One would have a right to think that ALL of the odd imagery in THE SHINING means something. It tells the story, it tells us something about the characters and why they behave the way they do.
Theres many essays and even video documentaries on Kubrick’s hidden meaning of the number “237”
I don’t think it means anything.
In the book the evil room is “217” in the movie it is 237.
The not so special meaning behind the change is that the real hotel the story is based on HAS a room 217, and they asked the evil room to be renamed to a room they didn’t have.
They thought guests would be afraid to stay in a room with a bad reputation.
Although these days I think a lot of weirdo tourists would specifically ASK to be in the haunted room. ( I would and I bet you would too!).
One problem with that theory? WHAT hotel asked them to change the number? The hotel in the book was based on the Stanley Hotel. But in the movie its all a set constructed in England. WHO would complain?

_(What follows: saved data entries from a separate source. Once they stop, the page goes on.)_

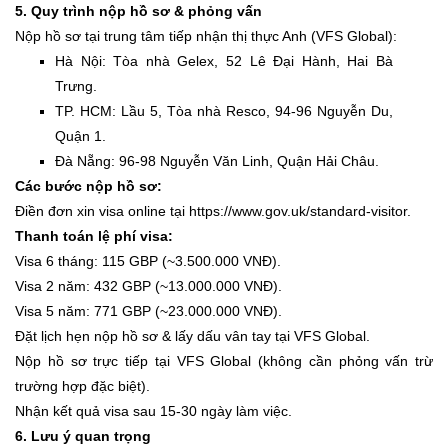
5. Quy trình nộp hồ sơ & phỏng vấn
Nộp hồ sơ tại trung tâm tiếp nhận thị thực Anh (VFS Global):
Hà Nội: Tòa nhà Gelex, 52 Lê Đại Hành, Hai Bà
Trưng.
TP. HCM: Lầu 5, Tòa nhà Resco, 94-96 Nguyễn Du,
Quận 1.
Đà Nẵng: 96-98 Nguyễn Văn Linh, Quận Hải Châu.
Các bước nộp hồ sơ:
Điền đơn xin visa online tại https://www.gov.uk/standard-visitor.
Thanh toán lệ phí visa:
Visa 6 tháng: 115 GBP (~3.500.000 VNĐ).
Visa 2 năm: 432 GBP (~13.000.000 VNĐ).
Visa 5 năm: 771 GBP (~23.000.000 VNĐ).
Đặt lịch hẹn nộp hồ sơ & lấy dấu vân tay tại VFS Global.
Nộp hồ sơ trực tiếp tại VFS Global (không cần phỏng vấn trừ
trường hợp đặc biệt).
Nhận kết quả visa sau 15-30 ngày làm việc.
6. Lưu ý quan trọng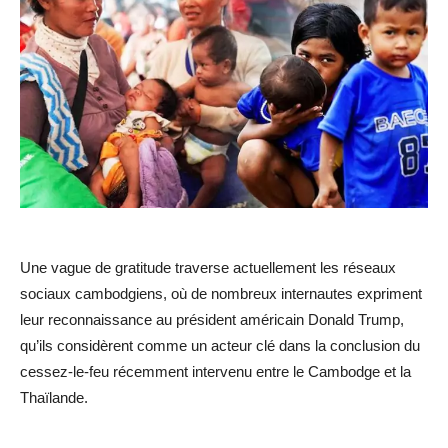
Une vague de gratitude traverse actuellement les réseaux
sociaux cambodgiens, où de nombreux internautes expriment
leur reconnaissance au président américain Donald Trump,
qu’ils considèrent comme un acteur clé dans la conclusion du
cessez-le-feu récemment intervenu entre le Cambodge et la
Thaïlande.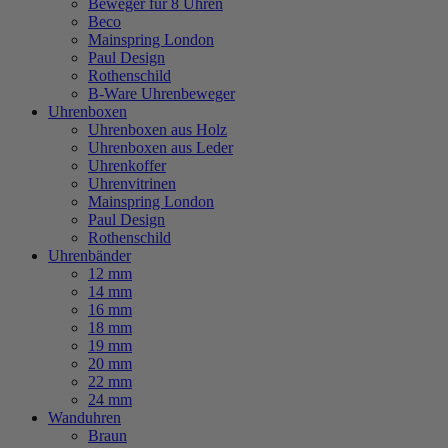
Beweger für 8 Uhren
Beco
Mainspring London
Paul Design
Rothenschild
B-Ware Uhrenbeweger
Uhrenboxen
Uhrenboxen aus Holz
Uhrenboxen aus Leder
Uhrenkoffer
Uhrenvitrinen
Mainspring London
Paul Design
Rothenschild
Uhrenbänder
12 mm
14 mm
16 mm
18 mm
19 mm
20 mm
22 mm
24 mm
Wanduhren
Braun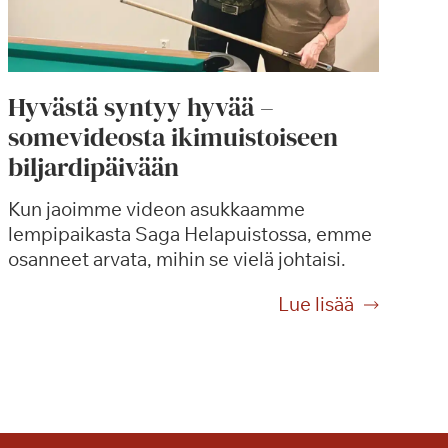
Hyvästä syntyy hyvää –
somevideosta ikimuistoiseen
biljardipäivään
Kun jaoimme videon asukkaamme
lempipaikasta Saga Helapuistossa, emme
osanneet arvata, mihin se vielä johtaisi.
H
Lue lisää
y
v
ä
s
t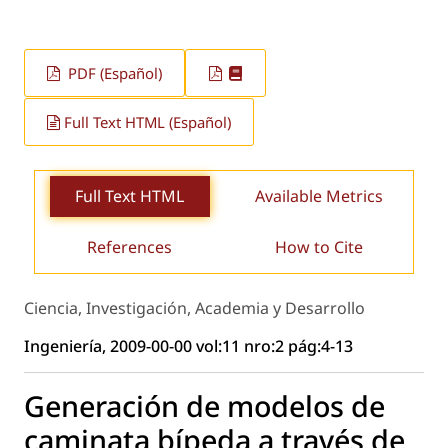
PDF (Español)
Full Text HTML (Español)
Full Text HTML
Available Metrics
References
How to Cite
Ciencia, Investigación, Academia y Desarrollo
Ingeniería, 2009-00-00 vol:11 nro:2 pág:4-13
Generación de modelos de
caminata bípeda a través de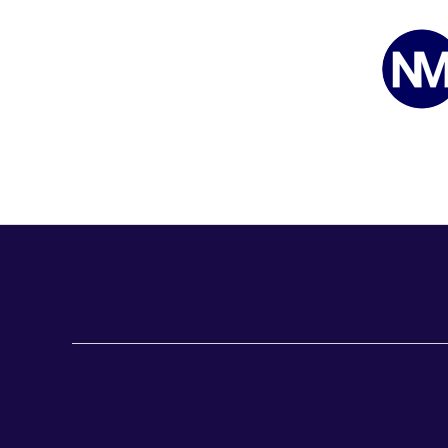
c
e
b
o
o
k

In the Timberline Lodge, where they filmed the exterior shots of the hotel, there was a room 217. The hotel managers were afraid that if they used 217 in the film, guests would be too afraid to stay in that room in the future. There was no Room 237 in the hotel, so Stanley Kubrick agreed to use 237 instead.
Ironically, since the movie came out, 217 is the most requested room at the Timberline Lodge.
HA! I knew it!
The maze IN the hotels hallways and the outside hedgerow maze. Sorry the inside ISN’T a maze and the outside maze was created because the filmmakers couldn’t figure out how to make the books hedgerow sculpture animals ( 1980s stop motion would look goofy and not at all scarey) When they did the TV remake they used CGI to make the hedge animals. At the time I thought they looked real but in hindsight, when I watch the remake now the CGI looks terrible:
Dad jack is envious of his sons lack of responsibility? Maybe.
All of the Native American artifacts in the hotel means the hotel is built over a haunted “indian burial ground” ( a very beat to death cliche in contemporary horror)? Maybe. But more likely, Kubrick and his set dressers looked at real Colorado hotels and saw that THAT is how a Colorado hotel would look like. A British hotel would have lots of British stuff in it, a Japanese hotel would have lots of Japanese stuff in it, a Hotel in Mexico would look Mexican… etc… And not all American hotels look the same. A New York City hotel would look very different than on in Arizona- or at least in a movie you would need to show that. Its a Colorado hotel that LOOKS very Colorado- I think thats about it.